====== Materials provided ======
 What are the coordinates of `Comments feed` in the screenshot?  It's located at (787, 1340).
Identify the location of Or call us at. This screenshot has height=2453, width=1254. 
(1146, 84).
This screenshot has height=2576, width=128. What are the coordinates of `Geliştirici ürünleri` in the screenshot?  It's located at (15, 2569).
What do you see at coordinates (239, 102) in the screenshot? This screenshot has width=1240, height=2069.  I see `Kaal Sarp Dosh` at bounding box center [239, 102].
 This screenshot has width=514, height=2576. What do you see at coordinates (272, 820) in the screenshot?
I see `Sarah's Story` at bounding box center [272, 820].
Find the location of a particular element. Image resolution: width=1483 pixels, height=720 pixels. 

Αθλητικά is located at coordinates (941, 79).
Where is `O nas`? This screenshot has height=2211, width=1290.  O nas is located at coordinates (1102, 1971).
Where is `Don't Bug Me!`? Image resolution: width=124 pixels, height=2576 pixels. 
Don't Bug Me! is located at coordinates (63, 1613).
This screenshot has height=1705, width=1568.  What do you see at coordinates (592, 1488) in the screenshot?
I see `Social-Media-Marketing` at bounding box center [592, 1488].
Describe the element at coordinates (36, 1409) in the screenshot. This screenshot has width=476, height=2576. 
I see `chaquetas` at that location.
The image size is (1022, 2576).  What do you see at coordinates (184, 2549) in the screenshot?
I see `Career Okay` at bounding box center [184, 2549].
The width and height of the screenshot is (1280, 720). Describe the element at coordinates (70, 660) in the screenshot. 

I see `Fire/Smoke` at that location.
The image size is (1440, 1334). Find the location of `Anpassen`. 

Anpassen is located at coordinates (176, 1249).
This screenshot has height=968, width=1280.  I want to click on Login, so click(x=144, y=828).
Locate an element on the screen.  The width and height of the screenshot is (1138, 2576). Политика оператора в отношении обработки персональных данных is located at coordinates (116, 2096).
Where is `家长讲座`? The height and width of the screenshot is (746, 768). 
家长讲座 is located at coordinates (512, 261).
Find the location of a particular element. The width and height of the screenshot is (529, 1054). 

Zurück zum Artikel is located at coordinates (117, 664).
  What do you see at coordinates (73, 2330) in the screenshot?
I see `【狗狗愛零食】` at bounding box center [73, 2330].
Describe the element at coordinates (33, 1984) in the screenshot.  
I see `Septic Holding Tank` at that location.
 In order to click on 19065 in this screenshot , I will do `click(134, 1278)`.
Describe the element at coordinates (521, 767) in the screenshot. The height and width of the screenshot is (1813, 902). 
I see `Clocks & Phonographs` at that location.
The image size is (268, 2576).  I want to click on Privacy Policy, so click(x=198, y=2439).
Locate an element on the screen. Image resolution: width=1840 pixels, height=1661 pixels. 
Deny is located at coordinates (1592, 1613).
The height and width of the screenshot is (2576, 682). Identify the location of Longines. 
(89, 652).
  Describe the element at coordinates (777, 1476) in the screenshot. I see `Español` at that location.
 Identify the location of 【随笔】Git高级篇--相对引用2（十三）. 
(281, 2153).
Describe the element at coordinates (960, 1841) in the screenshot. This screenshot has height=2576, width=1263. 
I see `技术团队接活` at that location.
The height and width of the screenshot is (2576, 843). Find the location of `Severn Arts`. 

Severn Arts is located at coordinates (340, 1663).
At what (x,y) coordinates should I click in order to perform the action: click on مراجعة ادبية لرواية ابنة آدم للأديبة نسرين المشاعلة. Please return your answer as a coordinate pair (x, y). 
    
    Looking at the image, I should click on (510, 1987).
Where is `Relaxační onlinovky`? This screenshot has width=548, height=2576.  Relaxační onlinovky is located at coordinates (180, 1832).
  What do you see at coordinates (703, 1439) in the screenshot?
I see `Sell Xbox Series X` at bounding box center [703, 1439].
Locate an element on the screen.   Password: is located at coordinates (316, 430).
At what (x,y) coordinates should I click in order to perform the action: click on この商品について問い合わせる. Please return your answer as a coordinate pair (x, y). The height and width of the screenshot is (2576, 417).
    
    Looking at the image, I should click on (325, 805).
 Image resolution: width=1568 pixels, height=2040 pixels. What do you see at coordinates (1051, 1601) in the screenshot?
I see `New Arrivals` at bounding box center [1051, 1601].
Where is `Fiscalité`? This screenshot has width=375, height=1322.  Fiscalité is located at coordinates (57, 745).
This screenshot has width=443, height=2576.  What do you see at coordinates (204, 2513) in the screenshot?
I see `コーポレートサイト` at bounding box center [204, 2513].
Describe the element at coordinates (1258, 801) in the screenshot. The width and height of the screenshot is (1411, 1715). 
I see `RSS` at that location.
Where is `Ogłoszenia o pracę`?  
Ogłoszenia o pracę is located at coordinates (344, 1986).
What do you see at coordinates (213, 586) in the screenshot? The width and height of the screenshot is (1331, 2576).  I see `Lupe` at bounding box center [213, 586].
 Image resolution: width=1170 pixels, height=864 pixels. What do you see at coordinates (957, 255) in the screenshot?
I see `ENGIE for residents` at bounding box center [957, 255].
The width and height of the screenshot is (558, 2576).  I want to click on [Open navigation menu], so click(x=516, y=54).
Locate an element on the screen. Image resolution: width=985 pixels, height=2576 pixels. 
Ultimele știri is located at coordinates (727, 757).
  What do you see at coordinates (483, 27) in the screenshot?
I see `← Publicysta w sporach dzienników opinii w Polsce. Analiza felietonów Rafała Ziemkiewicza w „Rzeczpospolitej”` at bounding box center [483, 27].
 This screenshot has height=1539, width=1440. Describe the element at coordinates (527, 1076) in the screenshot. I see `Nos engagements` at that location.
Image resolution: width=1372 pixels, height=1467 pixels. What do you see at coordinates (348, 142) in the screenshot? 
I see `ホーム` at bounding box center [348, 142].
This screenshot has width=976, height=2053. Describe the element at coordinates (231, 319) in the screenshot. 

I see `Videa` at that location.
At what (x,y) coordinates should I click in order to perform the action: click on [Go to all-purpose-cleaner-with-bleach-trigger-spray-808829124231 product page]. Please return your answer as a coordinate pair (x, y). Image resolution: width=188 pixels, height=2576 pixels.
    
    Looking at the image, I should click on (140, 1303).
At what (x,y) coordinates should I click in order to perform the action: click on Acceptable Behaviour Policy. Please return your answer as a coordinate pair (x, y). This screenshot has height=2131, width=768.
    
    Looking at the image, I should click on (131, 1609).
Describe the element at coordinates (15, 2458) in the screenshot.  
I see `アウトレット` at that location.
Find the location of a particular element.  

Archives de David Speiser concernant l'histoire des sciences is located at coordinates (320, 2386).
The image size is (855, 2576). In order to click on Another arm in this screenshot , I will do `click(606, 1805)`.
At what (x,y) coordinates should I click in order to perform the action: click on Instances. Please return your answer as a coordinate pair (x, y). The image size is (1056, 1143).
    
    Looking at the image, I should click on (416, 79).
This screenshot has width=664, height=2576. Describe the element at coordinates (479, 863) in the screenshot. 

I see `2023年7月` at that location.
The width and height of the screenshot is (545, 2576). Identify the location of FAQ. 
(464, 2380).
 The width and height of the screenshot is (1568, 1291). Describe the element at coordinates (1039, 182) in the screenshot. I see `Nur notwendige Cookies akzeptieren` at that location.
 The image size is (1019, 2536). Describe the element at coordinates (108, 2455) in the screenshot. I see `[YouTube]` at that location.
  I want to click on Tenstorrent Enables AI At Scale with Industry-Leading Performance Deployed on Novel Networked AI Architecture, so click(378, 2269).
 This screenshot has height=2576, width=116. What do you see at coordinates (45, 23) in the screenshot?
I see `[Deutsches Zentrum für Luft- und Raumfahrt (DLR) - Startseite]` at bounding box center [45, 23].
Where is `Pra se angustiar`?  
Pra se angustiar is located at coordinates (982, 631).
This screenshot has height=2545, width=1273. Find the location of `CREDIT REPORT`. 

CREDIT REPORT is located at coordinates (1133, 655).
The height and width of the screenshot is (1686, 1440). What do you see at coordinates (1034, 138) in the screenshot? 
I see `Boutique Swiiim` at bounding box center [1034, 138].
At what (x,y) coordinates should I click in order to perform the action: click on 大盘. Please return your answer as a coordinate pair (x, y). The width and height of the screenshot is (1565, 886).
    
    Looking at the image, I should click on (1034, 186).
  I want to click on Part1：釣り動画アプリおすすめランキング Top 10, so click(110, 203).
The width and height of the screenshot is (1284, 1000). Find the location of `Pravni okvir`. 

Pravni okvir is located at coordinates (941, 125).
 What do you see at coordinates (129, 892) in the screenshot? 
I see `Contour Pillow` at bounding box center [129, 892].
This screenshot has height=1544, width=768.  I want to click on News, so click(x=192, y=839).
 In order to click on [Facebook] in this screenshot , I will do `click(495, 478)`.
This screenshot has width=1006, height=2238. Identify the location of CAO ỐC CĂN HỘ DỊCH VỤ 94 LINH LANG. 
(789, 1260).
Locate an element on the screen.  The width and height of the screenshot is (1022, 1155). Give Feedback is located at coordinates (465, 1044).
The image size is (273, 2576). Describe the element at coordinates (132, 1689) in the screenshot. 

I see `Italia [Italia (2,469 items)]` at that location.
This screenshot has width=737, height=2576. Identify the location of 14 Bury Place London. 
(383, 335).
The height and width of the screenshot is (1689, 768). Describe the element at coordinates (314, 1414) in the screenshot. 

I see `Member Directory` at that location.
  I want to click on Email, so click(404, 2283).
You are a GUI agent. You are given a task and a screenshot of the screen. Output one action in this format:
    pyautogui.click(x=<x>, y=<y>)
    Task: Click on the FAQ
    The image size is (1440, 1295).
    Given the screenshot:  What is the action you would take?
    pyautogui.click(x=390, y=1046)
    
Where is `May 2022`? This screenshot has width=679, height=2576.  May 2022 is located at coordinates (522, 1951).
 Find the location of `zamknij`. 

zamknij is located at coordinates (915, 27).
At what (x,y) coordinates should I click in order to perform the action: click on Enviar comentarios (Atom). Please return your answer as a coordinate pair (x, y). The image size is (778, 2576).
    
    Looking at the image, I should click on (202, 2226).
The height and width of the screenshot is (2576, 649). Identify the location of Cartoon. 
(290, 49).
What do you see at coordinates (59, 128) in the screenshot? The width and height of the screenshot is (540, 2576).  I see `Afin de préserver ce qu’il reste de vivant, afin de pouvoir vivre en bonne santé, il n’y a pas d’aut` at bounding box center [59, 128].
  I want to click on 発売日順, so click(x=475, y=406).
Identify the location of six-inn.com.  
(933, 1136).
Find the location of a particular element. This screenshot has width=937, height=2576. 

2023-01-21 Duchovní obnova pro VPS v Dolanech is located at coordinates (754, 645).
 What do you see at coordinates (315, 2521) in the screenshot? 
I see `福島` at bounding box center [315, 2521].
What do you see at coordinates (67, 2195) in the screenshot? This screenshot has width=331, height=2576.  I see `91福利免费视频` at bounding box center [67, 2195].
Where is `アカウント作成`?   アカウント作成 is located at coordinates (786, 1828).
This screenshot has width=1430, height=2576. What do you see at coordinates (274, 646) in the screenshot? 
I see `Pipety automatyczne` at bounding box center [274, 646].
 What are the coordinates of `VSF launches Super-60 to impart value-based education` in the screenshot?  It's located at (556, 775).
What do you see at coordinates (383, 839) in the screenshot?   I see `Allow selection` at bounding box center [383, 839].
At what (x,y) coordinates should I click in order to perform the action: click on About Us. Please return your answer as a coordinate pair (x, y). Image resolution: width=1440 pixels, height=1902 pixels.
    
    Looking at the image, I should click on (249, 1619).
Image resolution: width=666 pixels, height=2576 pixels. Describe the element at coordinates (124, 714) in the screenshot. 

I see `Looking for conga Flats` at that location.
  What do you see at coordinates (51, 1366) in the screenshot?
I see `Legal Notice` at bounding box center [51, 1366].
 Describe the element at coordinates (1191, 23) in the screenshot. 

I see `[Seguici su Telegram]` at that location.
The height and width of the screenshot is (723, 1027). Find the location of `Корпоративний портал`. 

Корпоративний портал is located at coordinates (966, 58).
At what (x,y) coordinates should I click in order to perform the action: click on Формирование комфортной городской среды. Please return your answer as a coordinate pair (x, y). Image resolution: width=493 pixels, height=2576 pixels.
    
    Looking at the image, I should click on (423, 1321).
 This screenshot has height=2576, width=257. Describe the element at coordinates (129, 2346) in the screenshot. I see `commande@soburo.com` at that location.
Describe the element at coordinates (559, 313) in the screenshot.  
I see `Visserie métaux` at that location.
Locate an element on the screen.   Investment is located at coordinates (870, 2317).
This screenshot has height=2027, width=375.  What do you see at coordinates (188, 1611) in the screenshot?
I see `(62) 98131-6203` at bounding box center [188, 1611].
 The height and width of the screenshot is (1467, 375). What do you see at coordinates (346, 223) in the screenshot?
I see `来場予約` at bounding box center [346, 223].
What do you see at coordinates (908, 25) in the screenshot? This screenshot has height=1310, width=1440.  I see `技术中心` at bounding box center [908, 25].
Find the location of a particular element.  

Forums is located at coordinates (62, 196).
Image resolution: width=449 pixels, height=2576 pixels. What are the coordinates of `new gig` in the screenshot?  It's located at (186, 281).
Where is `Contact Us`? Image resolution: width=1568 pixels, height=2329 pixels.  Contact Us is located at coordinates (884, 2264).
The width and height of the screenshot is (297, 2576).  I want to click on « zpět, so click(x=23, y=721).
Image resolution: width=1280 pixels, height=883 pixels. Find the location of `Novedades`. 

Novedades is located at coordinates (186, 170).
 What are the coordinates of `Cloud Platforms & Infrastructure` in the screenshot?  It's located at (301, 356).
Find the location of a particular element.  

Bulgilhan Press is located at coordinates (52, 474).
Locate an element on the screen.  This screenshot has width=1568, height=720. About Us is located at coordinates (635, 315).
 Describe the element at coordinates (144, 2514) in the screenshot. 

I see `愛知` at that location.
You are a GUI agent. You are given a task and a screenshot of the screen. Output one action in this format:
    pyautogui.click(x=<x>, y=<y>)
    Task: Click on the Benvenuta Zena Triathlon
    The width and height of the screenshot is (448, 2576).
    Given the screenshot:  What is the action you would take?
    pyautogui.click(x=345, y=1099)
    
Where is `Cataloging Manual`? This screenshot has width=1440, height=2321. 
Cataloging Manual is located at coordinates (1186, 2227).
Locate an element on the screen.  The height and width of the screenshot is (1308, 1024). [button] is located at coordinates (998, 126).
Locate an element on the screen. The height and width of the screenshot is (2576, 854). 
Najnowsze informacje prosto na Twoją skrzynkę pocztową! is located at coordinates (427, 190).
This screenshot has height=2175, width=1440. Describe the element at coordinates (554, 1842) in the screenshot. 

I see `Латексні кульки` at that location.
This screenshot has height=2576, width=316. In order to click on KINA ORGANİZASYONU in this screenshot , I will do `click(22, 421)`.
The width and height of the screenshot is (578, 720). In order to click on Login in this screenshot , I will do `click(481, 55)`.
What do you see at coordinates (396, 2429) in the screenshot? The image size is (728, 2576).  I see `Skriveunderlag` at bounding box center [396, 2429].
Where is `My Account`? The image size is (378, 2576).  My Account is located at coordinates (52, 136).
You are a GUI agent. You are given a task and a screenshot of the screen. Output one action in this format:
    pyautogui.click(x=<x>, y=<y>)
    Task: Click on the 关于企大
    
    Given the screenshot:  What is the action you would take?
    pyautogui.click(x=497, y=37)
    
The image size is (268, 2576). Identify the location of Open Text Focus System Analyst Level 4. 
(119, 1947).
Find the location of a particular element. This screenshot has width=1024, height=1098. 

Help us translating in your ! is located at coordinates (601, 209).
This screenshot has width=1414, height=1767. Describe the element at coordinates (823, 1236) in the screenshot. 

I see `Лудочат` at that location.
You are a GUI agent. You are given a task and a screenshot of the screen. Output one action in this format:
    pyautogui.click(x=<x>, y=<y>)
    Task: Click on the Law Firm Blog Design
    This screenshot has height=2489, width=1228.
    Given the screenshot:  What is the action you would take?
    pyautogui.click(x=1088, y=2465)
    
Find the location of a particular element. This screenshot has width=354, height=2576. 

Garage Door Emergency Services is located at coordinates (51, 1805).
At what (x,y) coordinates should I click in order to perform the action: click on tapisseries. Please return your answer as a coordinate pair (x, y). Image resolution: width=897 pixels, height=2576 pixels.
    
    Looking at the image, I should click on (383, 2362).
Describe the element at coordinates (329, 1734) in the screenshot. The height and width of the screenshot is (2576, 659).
======
**What the task requires**
What is needed is every line from the beginning of the data up to and including the line with "This screenshot has height=2576, width=128.", given again word for word.

**Task response**
 What are the coordinates of `Comments feed` in the screenshot?  It's located at (787, 1340).
Identify the location of Or call us at. This screenshot has height=2453, width=1254. 
(1146, 84).
This screenshot has height=2576, width=128. What are the coordinates of `Geliştirici ürünleri` in the screenshot?  It's located at (15, 2569).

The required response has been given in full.